Wang, Yizhou is a professor in the Department of Computer Science and technology, School of EECS, and has served as the Vice Director of the Institute of Digital Media since 2010. He obtained his Bachelor degree from Tsinghua University in 1996, and Ph.D. from University of California at Los Angeles (UCLA) in 2005. His research interests include computer vision and statistical learning.
Dr. Wang has published over 100 research papers, and most of them are published in top-tier conferences and journals, such as IEEE-TPAMI, IJCV, CVPR, ICCV and NIPS. He is an associate editor of IEEE Trans. on Cognitive and Developmental Systems. He has served as co-program chair and member of organizing committee for a number of international prestigious academic conferences. He was granted “the National Natural Science Funds for Distinguished Young Scholar” in 2016.

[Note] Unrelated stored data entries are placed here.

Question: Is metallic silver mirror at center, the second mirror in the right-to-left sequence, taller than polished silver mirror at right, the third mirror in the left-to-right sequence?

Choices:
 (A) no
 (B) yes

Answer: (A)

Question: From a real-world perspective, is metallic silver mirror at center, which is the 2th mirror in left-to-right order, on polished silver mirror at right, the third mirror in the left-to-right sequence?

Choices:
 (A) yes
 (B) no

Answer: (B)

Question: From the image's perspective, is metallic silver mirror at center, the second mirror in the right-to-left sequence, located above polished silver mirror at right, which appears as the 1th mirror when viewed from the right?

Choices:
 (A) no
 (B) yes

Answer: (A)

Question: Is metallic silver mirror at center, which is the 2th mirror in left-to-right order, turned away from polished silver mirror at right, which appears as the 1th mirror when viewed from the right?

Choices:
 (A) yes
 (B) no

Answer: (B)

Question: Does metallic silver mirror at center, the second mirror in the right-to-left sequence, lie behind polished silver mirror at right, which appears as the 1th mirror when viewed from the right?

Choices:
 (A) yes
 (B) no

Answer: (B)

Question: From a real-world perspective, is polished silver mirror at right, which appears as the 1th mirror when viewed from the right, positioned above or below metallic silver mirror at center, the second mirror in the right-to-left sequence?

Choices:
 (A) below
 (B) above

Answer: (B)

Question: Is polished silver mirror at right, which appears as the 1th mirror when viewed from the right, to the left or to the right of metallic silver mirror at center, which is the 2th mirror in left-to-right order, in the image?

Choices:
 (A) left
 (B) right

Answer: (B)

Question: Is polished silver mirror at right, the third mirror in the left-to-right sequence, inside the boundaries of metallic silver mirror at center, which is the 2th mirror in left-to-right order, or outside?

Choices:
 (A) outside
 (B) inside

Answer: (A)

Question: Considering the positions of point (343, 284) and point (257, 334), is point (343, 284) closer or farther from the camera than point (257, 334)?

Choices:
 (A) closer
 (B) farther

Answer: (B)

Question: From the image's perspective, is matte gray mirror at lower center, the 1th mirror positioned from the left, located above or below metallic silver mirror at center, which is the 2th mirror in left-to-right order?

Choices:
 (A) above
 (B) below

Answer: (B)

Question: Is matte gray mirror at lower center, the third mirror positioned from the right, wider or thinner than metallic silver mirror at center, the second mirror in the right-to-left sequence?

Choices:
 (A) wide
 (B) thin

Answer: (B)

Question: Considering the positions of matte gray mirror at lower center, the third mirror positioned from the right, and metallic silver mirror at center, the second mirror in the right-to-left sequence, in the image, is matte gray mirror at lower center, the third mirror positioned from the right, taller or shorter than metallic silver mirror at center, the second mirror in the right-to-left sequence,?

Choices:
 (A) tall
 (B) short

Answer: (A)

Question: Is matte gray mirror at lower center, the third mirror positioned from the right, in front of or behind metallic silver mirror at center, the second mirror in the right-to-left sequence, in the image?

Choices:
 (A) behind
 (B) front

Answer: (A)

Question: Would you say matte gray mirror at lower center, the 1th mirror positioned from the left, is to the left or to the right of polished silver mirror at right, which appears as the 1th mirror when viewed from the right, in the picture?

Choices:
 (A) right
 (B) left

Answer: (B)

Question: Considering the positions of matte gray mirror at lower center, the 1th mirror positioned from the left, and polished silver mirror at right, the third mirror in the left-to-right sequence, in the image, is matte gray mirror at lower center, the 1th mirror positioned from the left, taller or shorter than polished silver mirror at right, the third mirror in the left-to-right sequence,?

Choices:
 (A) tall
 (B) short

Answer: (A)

Dr. Wang has more than ten research projects including NSFC, 973 programs, 863 project, etc. His research achievements are summarized as follows:
1) Attentional mechanisms and computational models: Discovering and modeling the key visual perceptual processes have both scientific and practical values. Dr. Wang and his collaborators proposed novel psychophysical and the physiological approaches to discover the neural basis of bottom-up saliency map of natural images. Based on the findings a new computational model of visual saliency was devised from the information maximization principle. He also proposed a novel computational model to simulate the dynamic trait of human attention on natural images by integrating both bottom-up and top-down perceptual mechanisms.
2) Structured sparsity pursuit: This is a key feature of natural image content. He proposed efficient methods to enforce structured sparsity prior on foreground and low rank prior on background so that figures can be accurately separated from backgrounds. The proposed optimization algorithms reveal the underlying connection between discrete optimization and continuous optimization.
3) Object and scene structure analysis: This is a core area of current computer vision research. Many convincing psychological evidences suggested that parts play a significant role in object/scene perception and recognition. He introduced perceptual cues to decompose objects into semantic parts and proposed a computational model to measure “perceptual importance” of the parts and harness the measure to improve object detection/recognition. He also proposed a weakly supervised method to learn hierarchical structures of natural scenes for image understanding. The method suggests a novel means of turning the notorious hard structure learning problem into a much easier parameter learning problem.